»»
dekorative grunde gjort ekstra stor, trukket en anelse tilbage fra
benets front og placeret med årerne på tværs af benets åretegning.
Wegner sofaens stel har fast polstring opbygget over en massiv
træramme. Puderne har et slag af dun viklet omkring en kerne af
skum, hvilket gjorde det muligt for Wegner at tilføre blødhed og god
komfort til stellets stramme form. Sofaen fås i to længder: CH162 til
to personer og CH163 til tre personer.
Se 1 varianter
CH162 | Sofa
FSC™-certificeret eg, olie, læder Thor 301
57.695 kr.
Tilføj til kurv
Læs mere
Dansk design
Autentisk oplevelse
««
»»
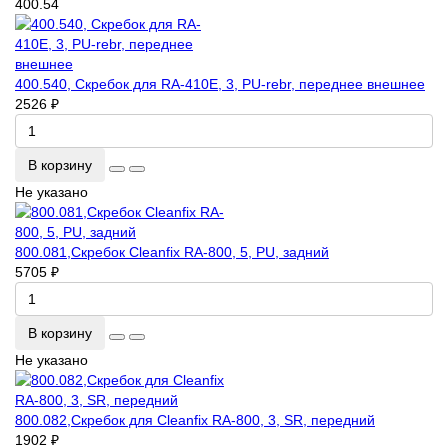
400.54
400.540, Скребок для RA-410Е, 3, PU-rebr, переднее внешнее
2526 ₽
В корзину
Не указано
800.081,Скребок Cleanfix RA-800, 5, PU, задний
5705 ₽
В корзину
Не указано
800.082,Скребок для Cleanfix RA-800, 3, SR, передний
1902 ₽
««
> **Your objective**:
The lines holding the word "Скребок" are the answer. Pull them out of the records and copy them.

> **Task output**:
400.540, Скребок для RA-410Е, 3, PU-rebr, переднее внешнее
800.081,Скребок Cleanfix RA-800, 5, PU, задний
800.082,Скребок для Cleanfix RA-800, 3, SR, передний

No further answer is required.